嬉しいのと、それから感動で泣いていたらしい。
「こんなに大切に扱われたことは、初めてです……ぐすっ」
「え、えっと……さやちゃん。そこまで俺は、優しいことをしたわけじゃないと思うんだが」
「――お兄さまは謙虚ですね。決めました……さやは一生、ついていきます。血は繋がっていなくても、心だけは妹のつもりです」
まるで、武将に忠誠を誓う臣下みたいな雰囲気で、さやちゃんが俺の妹になることを宣言していた。
真田のせいで、さやちゃんが感動する基準が低すぎる。謙遜とかじゃなくて、本当に俺は大したことなんてしてないのに。

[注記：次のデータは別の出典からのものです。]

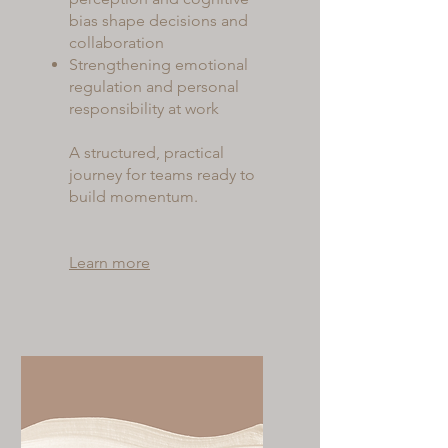
bias shape decisions and
collaboration
Strengthening emotional
regulation and personal
responsibility at work
A structured, practical
journey for teams ready to
build momentum.
Learn more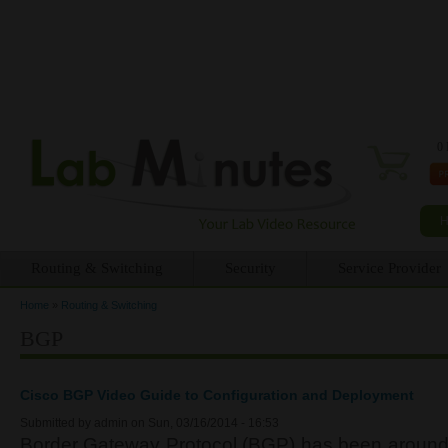
0 
Routing & Switching
Security
Service Provider
Home
»
Routing & Switching
You are here
BGP
Cisco BGP Video Guide to Configuration and Deployment
Submitted by
admin
on Sun, 03/16/2014 - 16:53
Border Gateway Protocol (BGP) has been around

というか、カウンターの前でこんなやり取りをしていては、おじいさんに勘違いされそうだった。
このお店、居心地がいいのだが……今日で最後にした方がいいだろうか。店主のおじいさんにロリコンだと勘違いされると、ちょっと嫌なのだが。
と、心配になっておじいさんの様子を見てみると。
「ほっほっほ。またおいで」
たぶん、何も聞こえてなかった。おじいさんはいつも通り朗らかに笑って手を振っている。
耳が遠いせいだろうか。今の会話は聞こえなくて良かった内容なので、まぁいいか。
「さやちゃん。そろそろ、門限に間に合わなくなるかもしれないから……行こうか」
「はい。さやのことをたくさん考えてくれて、ありがとうございます」
これくらいの思いやりは、普通だと思うけどなぁ。
うーん……真田のせいで、さやちゃんの情操教育が少しズレているような気がしてならなかった。
主人公の妹は、俺が思っている以上に大変なのかもしれない――。